If a picture appears in the records, leave it out and transcribe the rest exactly.

* [Task data]
---
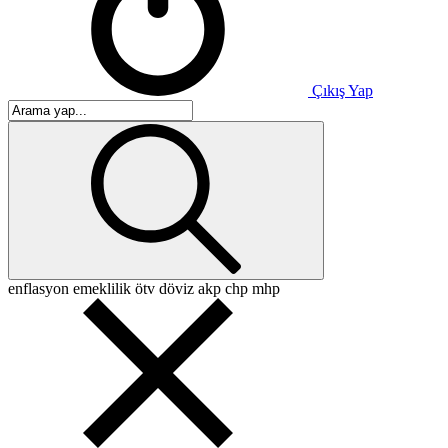
Çıkış Yap
enflasyon
emeklilik
ötv
döviz
akp
chp
mhp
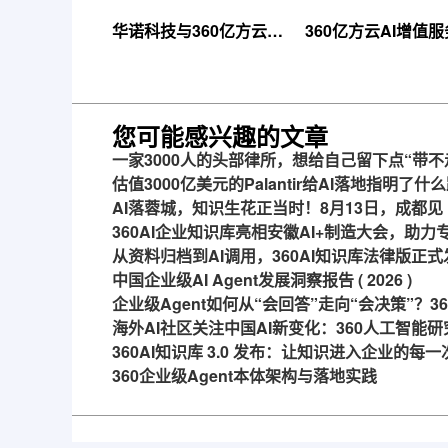
华诺科技与360亿方云达
360亿方云AI增值
成战略合作，共推AI大模
线，超大限时优惠
型产业化落地
来！
您可能感兴趣的文章
一家3000人的头部律所，想给自己留下点“带不
估值3000亿美元的Palantir给AI落地指明了什
AI落蓉城，知识生花正当时！8月13日，成都见
360AI企业知识库亮相安徽AI+制造大会，助
从资料归档到AI调用，360AI知识库法律版正式
中国企业级AI Agent发展洞察报告 ( 2026 )
企业级Agent如何从“会回答”走向“会决策”？
海外AI社区关注中国AI新变化：360人工智能研
360AI知识库 3.0 发布：让知识进入企业的每
360企业级Agent本体架构与落地实践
---
* [Output of the exercise]
Çıkış Yap
enflasyon
emeklilik
ötv
döviz
akp
chp
mhp
华诺科技与360亿方云达
360亿方云AI增值
成战略合作，共推AI大模
线，超大限时优惠
型产业化落地
来！
您可能感兴趣的文章
一家3000人的头部律所，想给自己留下点“带不
估值3000亿美元的Palantir给AI落地指明了什
AI落蓉城，知识生花正当时！8月13日，成都见
360AI企业知识库亮相安徽AI+制造大会，助
从资料归档到AI调用，360AI知识库法律版正式
中国企业级AI Agent发展洞察报告 ( 2026 )
企业级Agent如何从“会回答”走向“会决策”？
海外AI社区关注中国AI新变化：360人工智能研
360AI知识库 3.0 发布：让知识进入企业的每
360企业级Agent本体架构与落地实践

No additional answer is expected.